*** Begin section ***
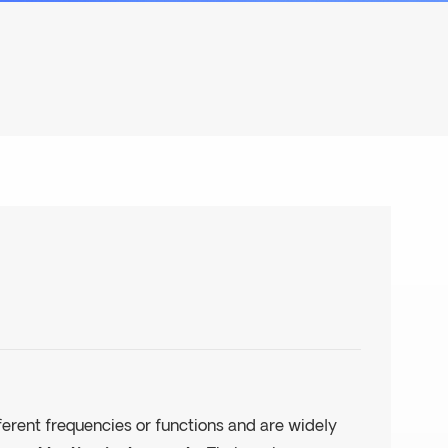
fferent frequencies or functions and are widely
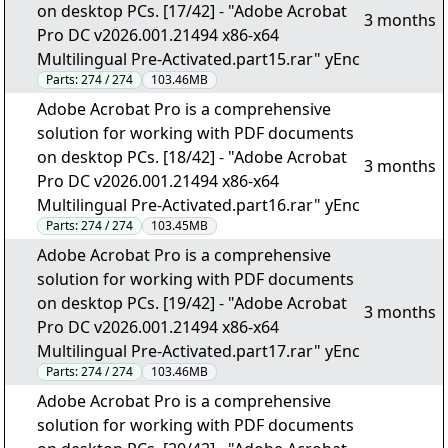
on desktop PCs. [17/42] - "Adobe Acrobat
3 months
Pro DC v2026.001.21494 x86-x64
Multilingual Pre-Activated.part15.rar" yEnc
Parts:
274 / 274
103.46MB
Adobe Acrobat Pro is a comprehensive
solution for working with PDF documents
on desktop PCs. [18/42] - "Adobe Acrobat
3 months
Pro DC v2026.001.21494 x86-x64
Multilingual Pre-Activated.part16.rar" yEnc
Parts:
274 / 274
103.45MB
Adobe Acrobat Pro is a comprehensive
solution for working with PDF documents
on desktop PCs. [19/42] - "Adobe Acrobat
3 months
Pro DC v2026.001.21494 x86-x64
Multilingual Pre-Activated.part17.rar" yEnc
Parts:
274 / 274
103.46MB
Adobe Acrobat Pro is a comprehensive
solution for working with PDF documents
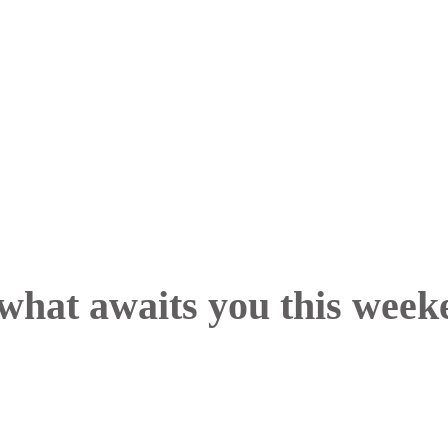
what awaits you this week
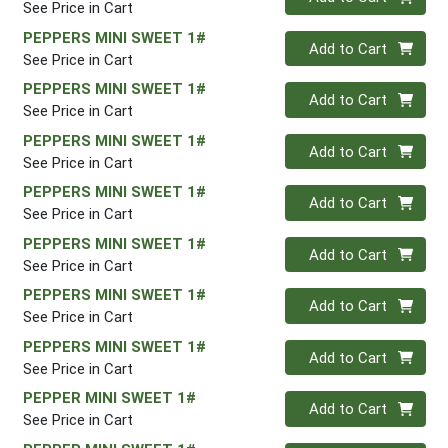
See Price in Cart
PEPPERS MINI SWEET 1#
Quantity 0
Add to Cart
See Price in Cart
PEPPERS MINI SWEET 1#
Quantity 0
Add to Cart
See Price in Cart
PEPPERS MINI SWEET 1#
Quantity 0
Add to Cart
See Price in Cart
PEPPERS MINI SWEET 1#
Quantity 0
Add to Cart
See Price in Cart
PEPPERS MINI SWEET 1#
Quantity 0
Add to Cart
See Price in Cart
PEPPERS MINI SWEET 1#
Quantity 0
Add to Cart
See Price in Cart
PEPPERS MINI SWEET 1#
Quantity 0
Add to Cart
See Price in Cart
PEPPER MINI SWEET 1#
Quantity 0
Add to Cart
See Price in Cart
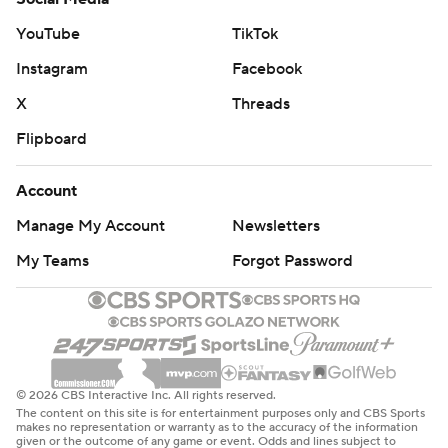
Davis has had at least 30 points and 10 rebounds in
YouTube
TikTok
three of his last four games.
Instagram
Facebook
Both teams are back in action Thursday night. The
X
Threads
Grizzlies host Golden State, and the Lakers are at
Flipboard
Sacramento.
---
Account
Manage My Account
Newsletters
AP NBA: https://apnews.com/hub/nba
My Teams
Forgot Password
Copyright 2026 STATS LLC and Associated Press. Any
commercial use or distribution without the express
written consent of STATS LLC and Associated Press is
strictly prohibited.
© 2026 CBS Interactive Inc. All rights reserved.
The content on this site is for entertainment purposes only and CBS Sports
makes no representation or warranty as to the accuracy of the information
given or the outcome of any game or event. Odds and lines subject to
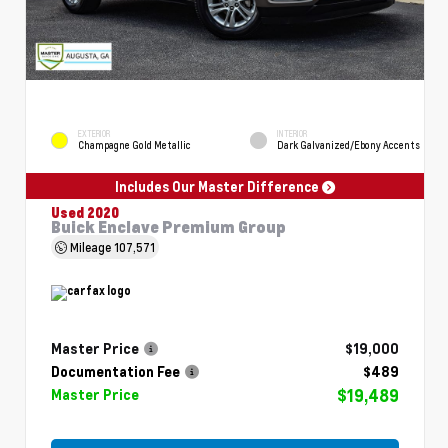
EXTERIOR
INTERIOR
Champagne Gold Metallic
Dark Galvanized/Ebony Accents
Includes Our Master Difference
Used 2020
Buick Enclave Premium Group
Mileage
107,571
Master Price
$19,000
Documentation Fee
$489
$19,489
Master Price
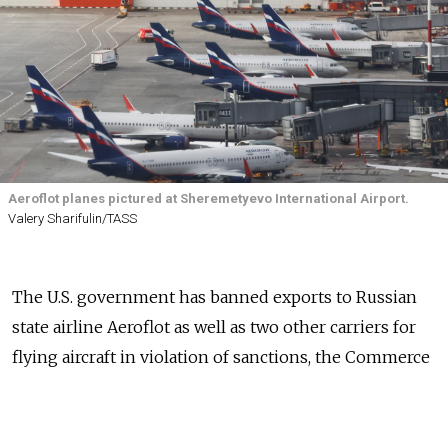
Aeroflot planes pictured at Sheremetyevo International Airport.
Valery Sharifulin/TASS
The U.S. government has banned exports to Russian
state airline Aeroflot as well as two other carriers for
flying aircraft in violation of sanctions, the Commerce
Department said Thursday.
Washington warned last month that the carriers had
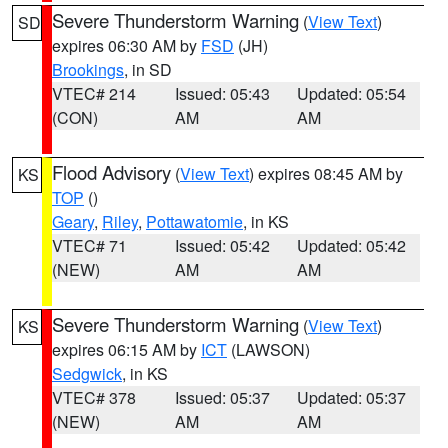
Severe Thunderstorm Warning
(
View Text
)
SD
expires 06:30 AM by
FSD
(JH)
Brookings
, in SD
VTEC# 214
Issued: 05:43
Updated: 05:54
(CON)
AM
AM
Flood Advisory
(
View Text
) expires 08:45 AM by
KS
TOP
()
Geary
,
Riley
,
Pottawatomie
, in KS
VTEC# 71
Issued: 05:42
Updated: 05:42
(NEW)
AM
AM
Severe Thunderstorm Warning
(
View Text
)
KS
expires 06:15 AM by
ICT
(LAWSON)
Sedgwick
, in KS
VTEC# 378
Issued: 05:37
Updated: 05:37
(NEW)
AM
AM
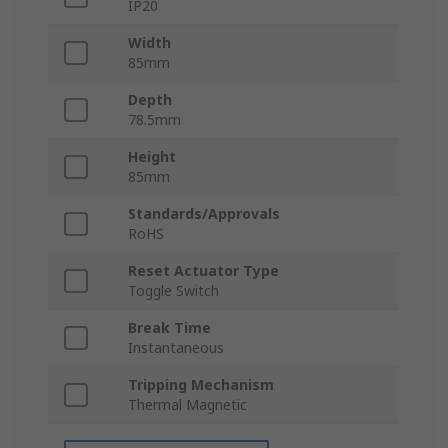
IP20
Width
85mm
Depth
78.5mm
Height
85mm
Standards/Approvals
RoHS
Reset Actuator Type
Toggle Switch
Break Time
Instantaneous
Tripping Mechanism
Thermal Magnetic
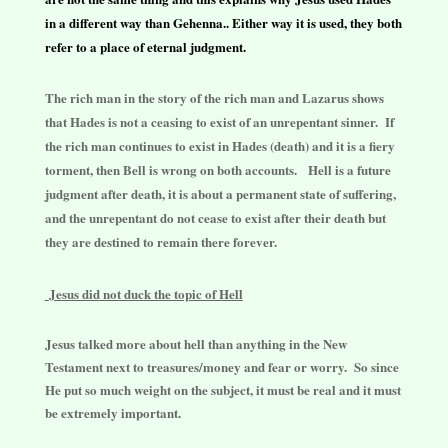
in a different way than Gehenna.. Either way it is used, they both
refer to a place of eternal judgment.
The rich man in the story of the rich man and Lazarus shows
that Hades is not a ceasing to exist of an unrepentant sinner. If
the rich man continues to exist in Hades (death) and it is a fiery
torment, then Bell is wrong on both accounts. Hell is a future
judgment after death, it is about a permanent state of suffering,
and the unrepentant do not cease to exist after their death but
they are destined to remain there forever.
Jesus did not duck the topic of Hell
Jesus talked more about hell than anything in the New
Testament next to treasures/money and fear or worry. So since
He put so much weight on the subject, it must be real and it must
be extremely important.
*** End section ***
▶ Exercise directions
A word-for-word copy of the records is needed, with no pictures carried over.

▶ Response below
fferent frequencies or functions and are widely
on desktop PCs. [17/42] - "Adobe Acrobat
3 months
Pro DC v2026.001.21494 x86-x64
Multilingual Pre-Activated.part15.rar" yEnc
Parts:
274 / 274
103.46MB
Adobe Acrobat Pro is a comprehensive
solution for working with PDF documents
on desktop PCs. [18/42] - "Adobe Acrobat
3 months
Pro DC v2026.001.21494 x86-x64
Multilingual Pre-Activated.part16.rar" yEnc
Parts:
274 / 274
103.45MB
Adobe Acrobat Pro is a comprehensive
solution for working with PDF documents
on desktop PCs. [19/42] - "Adobe Acrobat
3 months
Pro DC v2026.001.21494 x86-x64
Multilingual Pre-Activated.part17.rar" yEnc
Parts:
274 / 274
103.46MB
Adobe Acrobat Pro is a comprehensive
solution for working with PDF documents
what awaits you this week
See Price in Cart
PEPPERS MINI SWEET 1#
Quantity 0
Add to Cart
See Price in Cart
PEPPERS MINI SWEET 1#
Quantity 0
Add to Cart
See Price in Cart
PEPPERS MINI SWEET 1#
Quantity 0
Add to Cart
See Price in Cart
PEPPERS MINI SWEET 1#
Quantity 0
Add to Cart
See Price in Cart
PEPPERS MINI SWEET 1#
Quantity 0
Add to Cart
See Price in Cart
PEPPERS MINI SWEET 1#
Quantity 0
Add to Cart
See Price in Cart
PEPPERS MINI SWEET 1#
Quantity 0
Add to Cart
See Price in Cart
PEPPER MINI SWEET 1#
Quantity 0
Add to Cart
See Price in Cart
Davis has had at least 30 points and 10 rebounds in
YouTube
TikTok
three of his last four games.
Instagram
Facebook
Both teams are back in action Thursday night. The
X
Threads
Grizzlies host Golden State, and the Lakers are at
Flipboard
Sacramento.
---
Account
Manage My Account
Newsletters
AP NBA: https://apnews.com/hub/nba
My Teams
Forgot Password
Copyright 2026 STATS LLC and Associated Press. Any
commercial use or distribution without the express
written consent of STATS LLC and Associated Press is
strictly prohibited.
© 2026 CBS Interactive Inc. All rights reserved.
The content on this site is for entertainment purposes only and CBS Sports
makes no representation or warranty as to the accuracy of the information
given or the outcome of any game or event. Odds and lines subject to
EXTERIOR
INTERIOR
Champagne Gold Metallic
Dark Galvanized/Ebony Accents
Includes Our Master Difference
Used 2020
Buick Enclave Premium Group
Mileage
107,571
Master Price
$19,000
Documentation Fee
$489
$19,489
Master Price
Aeroflot planes pictured at Sheremetyevo International Airport.
Valery Sharifulin/TASS
The U.S. government has banned exports to Russian
state airline Aeroflot as well as two other carriers for
flying aircraft in violation of sanctions, the Commerce
Department said Thursday.
Washington warned last month that the carriers had
Severe Thunderstorm Warning
(
View Text
)
SD
expires 06:30 AM by
FSD
(JH)
Brookings
, in SD
VTEC# 214
Issued: 05:43
Updated: 05:54
(CON)
AM
AM
Flood Advisory
(
View Text
) expires 08:45 AM by
KS
TOP
()
Geary
,
Riley
,
Pottawatomie
, in KS
VTEC# 71
Issued: 05:42
Updated: 05:42
(NEW)
AM
AM
Severe Thunderstorm Warning
(
View Text
)
KS
expires 06:15 AM by
ICT
(LAWSON)
Sedgwick
, in KS
VTEC# 378
Issued: 05:37
Updated: 05:37
(NEW)
AM
AM
IP20
Width
85mm
Depth
78.5mm
Height
85mm
Standards/Approvals
RoHS
Reset Actuator Type
Toggle Switch
Break Time
Instantaneous
Tripping Mechanism
Thermal Magnetic
in a different way than Gehenna.. Either way it is used, they both
refer to a place of eternal judgment.
The rich man in the story of the rich man and Lazarus shows
that Hades is not a ceasing to exist of an unrepentant sinner. If
the rich man continues to exist in Hades (death) and it is a fiery
torment, then Bell is wrong on both accounts. Hell is a future
judgment after death, it is about a permanent state of suffering,
and the unrepentant do not cease to exist after their death but
they are destined to remain there forever.
Jesus did not duck the topic of Hell
Jesus talked more about hell than anything in the New
Testament next to treasures/money and fear or worry. So since
He put so much weight on the subject, it must be real and it must
be extremely important.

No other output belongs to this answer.